At the same time, I read stories and listened to podcasts about people out East or in cities being confined to their homes. My news feeds and podcasts became filled with very concerned messages and articles about mental health. It was clear that I was having a much easier time than most of the country.
I mention this not to congratulate myself, but to emphasize a point that many people have been trying to make for so long: nature isn’t a frivolous luxury; it’s a necessity to our physical and mental health.
In so much of the world, including most of the Platte River Basin, our predecessors have paved, plowed, and drained nature for the sake of what was deemed more important: development and agriculture. Today, we continue to eat up our remaining natural areas, and we underfund the programs and people trying to conserve and restore them.

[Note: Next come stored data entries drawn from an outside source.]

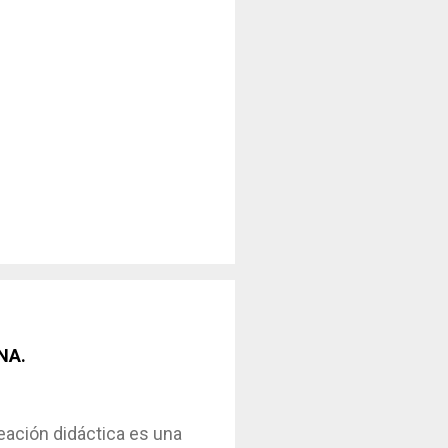
NA.
ción didáctica es una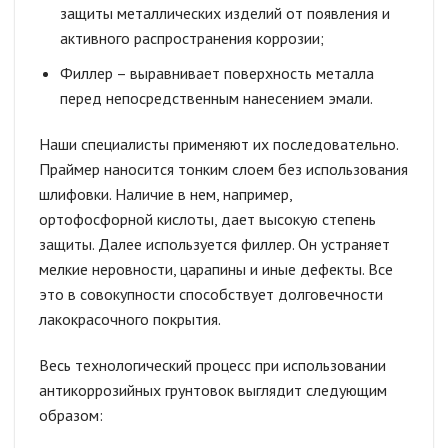
защиты металлических изделий от появления и
активного распространения коррозии;
Филлер – выравнивает поверхность металла
перед непосредственным нанесением эмали.
Наши специалисты применяют их последовательно.
Праймер наносится тонким слоем без использования
шлифовки. Наличие в нем, например,
ортофосфорной кислоты, дает высокую степень
защиты. Далее используется филлер. Он устраняет
мелкие неровности, царапины и иные дефекты. Все
это в совокупности способствует долговечности
лакокрасочного покрытия.
Весь технологический процесс при использовании
антикоррозийных грунтовок выглядит следующим
образом: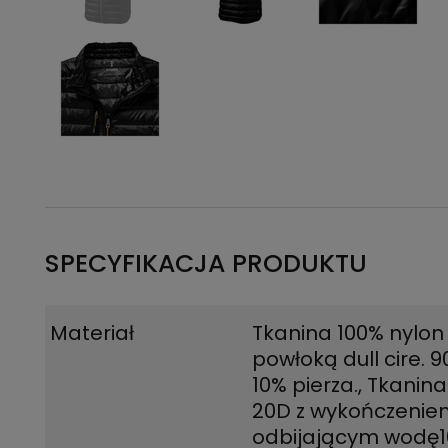
SPECYFIKACJA PRODUKTU
Materiał
Tkanina 100% nylon
powłoką dull cire. 
10% pierza.
,
Tkanina 
20D z wykończenie
odbijającym wodę1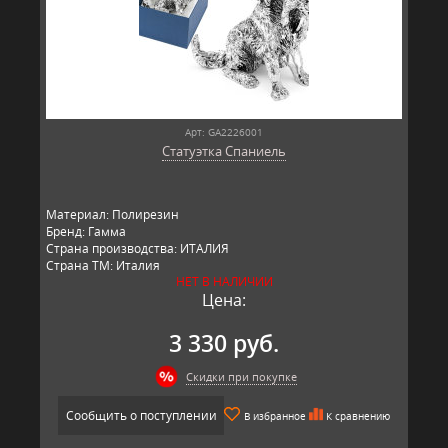
Арт: GA2226001
Статуэтка Спаниель
Материал: Полирезин
Бренд: Гамма
Страна производства: ИТАЛИЯ
Страна ТМ: Италия
НЕТ В НАЛИЧИИ
Цена:
3 330 руб.
Скидки при покупке
Сообщить о поступлении
В избранное
К сравнению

If you believe that nature is unnecessary, you can justify replacing it with something more profitable. But for decades, environmentalists and conservationists have tried to say that nature is necessary. As COVID causes us to rethink so many things, I want people to rethink how they value nature.
When our bars close and sports cancel, when your anxiety rises and your happiness sinks, where do you want to turn to? When you’ve spent the whole week in your home, where is your sanctuary?

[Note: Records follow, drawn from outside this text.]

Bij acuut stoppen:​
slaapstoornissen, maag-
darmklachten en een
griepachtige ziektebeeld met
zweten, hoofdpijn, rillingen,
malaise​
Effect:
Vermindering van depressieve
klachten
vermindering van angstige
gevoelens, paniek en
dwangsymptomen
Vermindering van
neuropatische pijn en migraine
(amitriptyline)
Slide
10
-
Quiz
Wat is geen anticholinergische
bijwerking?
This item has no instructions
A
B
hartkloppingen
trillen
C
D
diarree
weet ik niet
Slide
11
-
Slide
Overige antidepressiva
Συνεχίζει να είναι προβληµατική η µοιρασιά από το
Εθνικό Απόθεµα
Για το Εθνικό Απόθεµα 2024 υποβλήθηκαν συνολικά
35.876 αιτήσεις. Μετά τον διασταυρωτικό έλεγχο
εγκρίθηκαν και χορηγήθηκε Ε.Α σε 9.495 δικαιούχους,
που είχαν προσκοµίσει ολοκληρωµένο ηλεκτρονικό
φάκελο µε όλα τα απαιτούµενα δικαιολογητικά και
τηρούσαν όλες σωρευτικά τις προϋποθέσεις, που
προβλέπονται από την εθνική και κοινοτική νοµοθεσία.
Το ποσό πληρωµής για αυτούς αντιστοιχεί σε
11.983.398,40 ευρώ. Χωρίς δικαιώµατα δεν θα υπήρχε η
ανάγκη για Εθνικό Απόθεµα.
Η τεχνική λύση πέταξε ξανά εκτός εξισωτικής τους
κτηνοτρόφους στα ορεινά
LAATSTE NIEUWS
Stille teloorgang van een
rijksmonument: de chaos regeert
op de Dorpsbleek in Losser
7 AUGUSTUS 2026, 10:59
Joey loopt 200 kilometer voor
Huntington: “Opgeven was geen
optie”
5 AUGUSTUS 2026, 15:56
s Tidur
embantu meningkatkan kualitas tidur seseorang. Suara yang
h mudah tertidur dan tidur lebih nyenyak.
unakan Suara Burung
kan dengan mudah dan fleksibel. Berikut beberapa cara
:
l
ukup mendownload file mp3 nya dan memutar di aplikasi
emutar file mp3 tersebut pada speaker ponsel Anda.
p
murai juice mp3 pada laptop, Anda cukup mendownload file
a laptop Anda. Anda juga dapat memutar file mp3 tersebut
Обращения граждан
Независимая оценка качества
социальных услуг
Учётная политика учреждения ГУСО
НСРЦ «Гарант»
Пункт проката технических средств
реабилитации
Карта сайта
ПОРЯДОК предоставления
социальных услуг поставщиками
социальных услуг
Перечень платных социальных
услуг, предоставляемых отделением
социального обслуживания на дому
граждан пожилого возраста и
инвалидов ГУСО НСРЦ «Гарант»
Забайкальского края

The votes are already in. Trails across the country have seen record-breaking increases in visitation this year, and this is only a bump in a long-term trend. For years people have been leaving the crowded and developed East and moving west to “The Mountains.”

Natural public land benefits us all. It helps make us happy and healthy. It sustains the plants and wildlife that we adore. We need to finally recognize its essential, irreplaceable value and enthusiastically fund it accordingly. In the eastern Platte River Basin, we need to better fund the restoration of the prairies and wetlands that once thrived there. In the western parts, we need to relentlessly hold on to natural areas by minimizing development.
Nature is an essential worker. When times get hard, it doesn’t retreat; it tirelessly heals and nurtures us. We should be revering it, protecting it, and creating more of it.